WHAT NEEDS TO BE DONE
Count the lines holding the string "massima" in the records, and give only the count.

RECORDS SHOWN

____

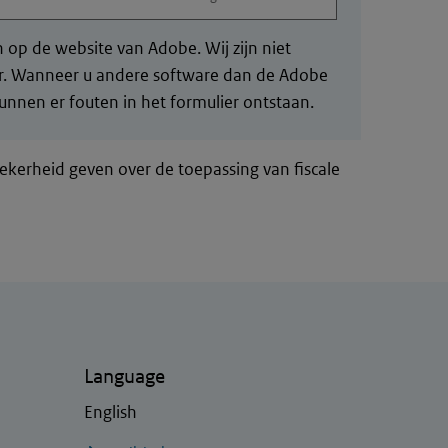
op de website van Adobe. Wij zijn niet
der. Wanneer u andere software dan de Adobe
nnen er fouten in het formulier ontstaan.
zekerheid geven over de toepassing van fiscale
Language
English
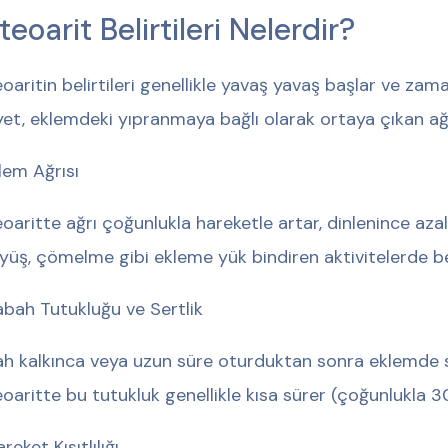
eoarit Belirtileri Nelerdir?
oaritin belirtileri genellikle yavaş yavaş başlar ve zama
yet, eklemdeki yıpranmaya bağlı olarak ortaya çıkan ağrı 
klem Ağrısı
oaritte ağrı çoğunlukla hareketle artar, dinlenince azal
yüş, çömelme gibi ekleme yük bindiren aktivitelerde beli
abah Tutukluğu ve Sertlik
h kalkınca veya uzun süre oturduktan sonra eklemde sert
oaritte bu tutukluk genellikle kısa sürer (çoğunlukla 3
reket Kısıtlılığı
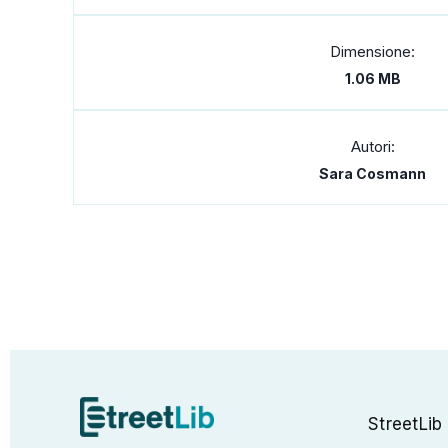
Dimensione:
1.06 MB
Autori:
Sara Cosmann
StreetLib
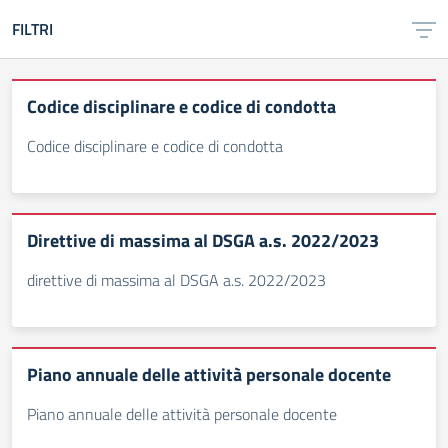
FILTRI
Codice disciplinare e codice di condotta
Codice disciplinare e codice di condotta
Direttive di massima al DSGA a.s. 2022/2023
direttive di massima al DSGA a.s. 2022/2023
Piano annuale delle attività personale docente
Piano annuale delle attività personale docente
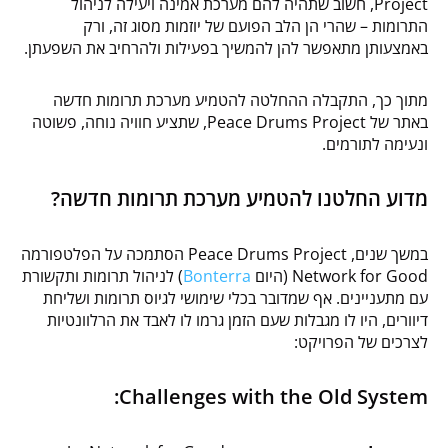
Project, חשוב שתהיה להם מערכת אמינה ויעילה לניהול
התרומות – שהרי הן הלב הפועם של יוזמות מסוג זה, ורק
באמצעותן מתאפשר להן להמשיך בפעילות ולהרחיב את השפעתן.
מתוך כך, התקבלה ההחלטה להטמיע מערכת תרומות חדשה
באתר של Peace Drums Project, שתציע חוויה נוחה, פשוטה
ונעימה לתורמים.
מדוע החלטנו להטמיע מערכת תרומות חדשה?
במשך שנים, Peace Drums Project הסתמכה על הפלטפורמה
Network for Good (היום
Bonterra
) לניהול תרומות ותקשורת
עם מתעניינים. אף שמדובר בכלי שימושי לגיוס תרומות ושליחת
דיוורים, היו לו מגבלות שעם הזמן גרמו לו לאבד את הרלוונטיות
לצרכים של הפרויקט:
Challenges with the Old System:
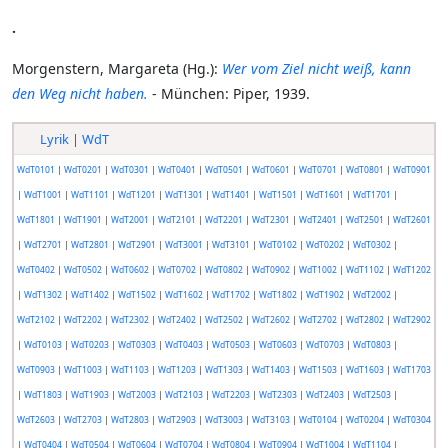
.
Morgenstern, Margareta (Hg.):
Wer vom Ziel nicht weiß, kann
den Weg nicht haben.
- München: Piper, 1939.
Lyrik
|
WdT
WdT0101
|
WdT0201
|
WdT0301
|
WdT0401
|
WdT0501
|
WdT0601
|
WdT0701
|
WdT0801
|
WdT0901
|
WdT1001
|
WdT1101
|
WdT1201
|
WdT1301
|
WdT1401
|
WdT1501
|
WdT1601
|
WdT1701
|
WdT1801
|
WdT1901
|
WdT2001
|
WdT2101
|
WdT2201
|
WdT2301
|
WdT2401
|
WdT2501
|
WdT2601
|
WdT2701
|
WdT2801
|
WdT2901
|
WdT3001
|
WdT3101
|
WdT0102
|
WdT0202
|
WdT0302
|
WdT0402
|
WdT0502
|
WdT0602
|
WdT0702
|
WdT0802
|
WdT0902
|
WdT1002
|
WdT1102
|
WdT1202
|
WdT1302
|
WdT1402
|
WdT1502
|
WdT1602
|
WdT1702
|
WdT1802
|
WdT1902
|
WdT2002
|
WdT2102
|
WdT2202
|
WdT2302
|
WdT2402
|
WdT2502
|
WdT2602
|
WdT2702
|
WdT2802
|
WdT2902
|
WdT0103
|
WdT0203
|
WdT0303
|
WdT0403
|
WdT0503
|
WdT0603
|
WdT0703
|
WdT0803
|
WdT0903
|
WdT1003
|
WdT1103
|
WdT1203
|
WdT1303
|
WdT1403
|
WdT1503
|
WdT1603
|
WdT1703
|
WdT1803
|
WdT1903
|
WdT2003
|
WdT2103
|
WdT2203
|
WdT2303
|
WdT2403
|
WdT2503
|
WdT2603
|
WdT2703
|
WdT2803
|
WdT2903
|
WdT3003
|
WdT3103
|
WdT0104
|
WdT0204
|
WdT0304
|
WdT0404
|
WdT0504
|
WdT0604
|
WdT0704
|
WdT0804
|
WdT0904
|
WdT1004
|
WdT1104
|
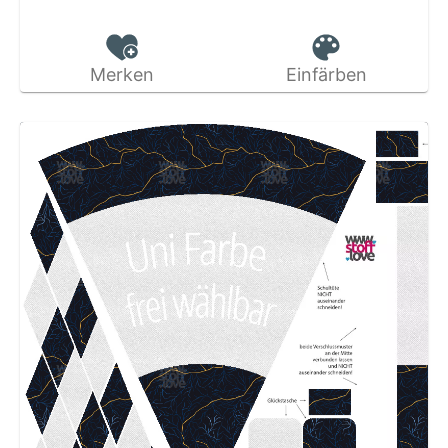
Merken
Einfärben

____

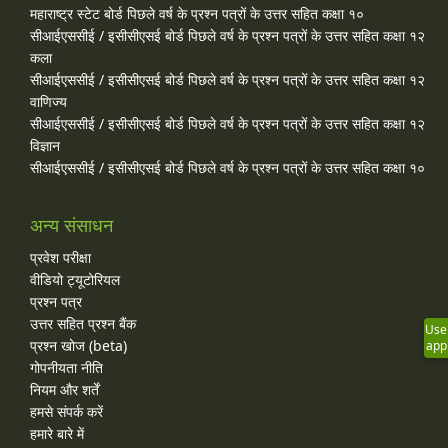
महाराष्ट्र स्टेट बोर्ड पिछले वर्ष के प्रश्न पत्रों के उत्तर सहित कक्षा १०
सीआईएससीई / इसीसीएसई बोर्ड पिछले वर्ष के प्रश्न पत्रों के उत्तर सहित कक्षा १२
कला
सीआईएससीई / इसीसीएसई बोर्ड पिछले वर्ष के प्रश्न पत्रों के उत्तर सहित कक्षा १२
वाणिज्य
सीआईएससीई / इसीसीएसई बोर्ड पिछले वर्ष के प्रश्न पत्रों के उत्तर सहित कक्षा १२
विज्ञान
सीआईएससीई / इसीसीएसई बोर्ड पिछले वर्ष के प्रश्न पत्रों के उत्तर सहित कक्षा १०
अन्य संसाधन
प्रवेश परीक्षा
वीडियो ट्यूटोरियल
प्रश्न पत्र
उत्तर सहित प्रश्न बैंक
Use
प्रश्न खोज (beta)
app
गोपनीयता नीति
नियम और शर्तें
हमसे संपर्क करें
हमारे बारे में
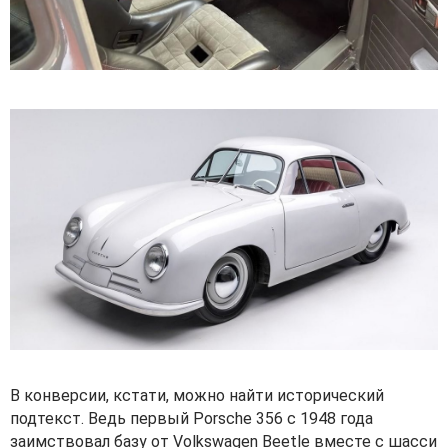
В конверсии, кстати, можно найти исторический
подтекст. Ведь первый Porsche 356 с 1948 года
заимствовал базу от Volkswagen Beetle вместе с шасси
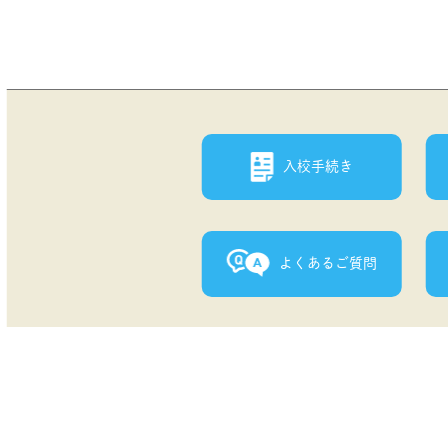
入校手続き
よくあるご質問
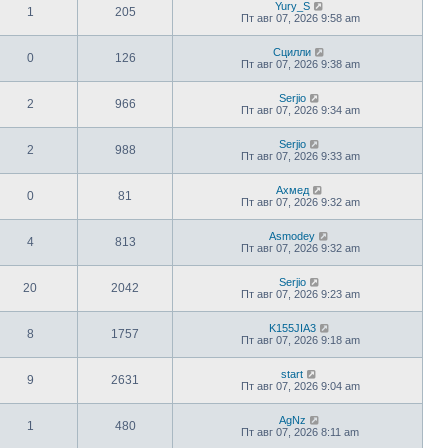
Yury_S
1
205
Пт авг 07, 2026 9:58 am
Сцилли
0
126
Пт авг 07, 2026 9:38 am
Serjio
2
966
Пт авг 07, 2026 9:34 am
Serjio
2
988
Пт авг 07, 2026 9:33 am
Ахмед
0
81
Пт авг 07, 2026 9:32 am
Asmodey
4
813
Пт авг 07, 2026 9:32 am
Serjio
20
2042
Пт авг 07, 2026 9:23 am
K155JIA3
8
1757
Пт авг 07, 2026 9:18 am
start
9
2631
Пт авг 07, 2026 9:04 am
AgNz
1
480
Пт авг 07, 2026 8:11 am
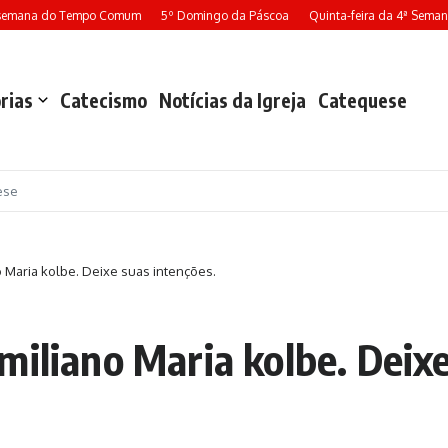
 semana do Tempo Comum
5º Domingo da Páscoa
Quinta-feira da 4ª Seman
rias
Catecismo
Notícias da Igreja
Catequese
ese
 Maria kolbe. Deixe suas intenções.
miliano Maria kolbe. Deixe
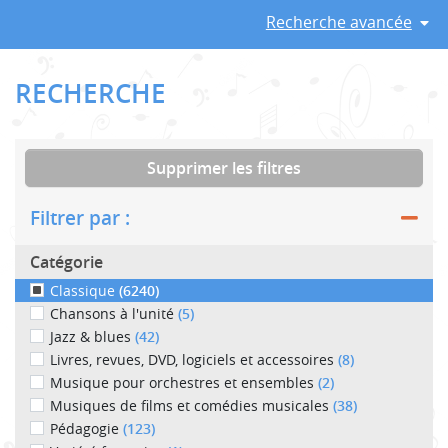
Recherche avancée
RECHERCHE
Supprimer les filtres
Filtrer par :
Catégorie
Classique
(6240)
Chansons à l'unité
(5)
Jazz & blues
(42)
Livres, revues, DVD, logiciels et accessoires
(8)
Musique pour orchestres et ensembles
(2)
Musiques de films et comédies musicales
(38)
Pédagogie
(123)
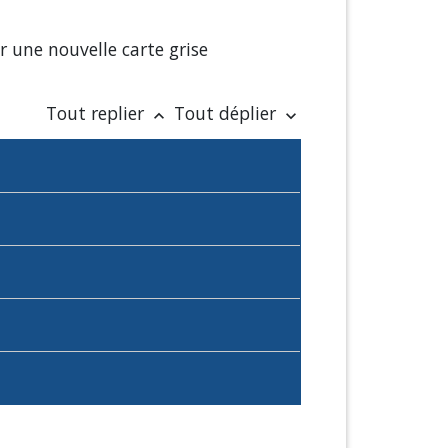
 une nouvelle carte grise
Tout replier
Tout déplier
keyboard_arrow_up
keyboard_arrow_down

____

SOLUTION FOR THIS TASK
2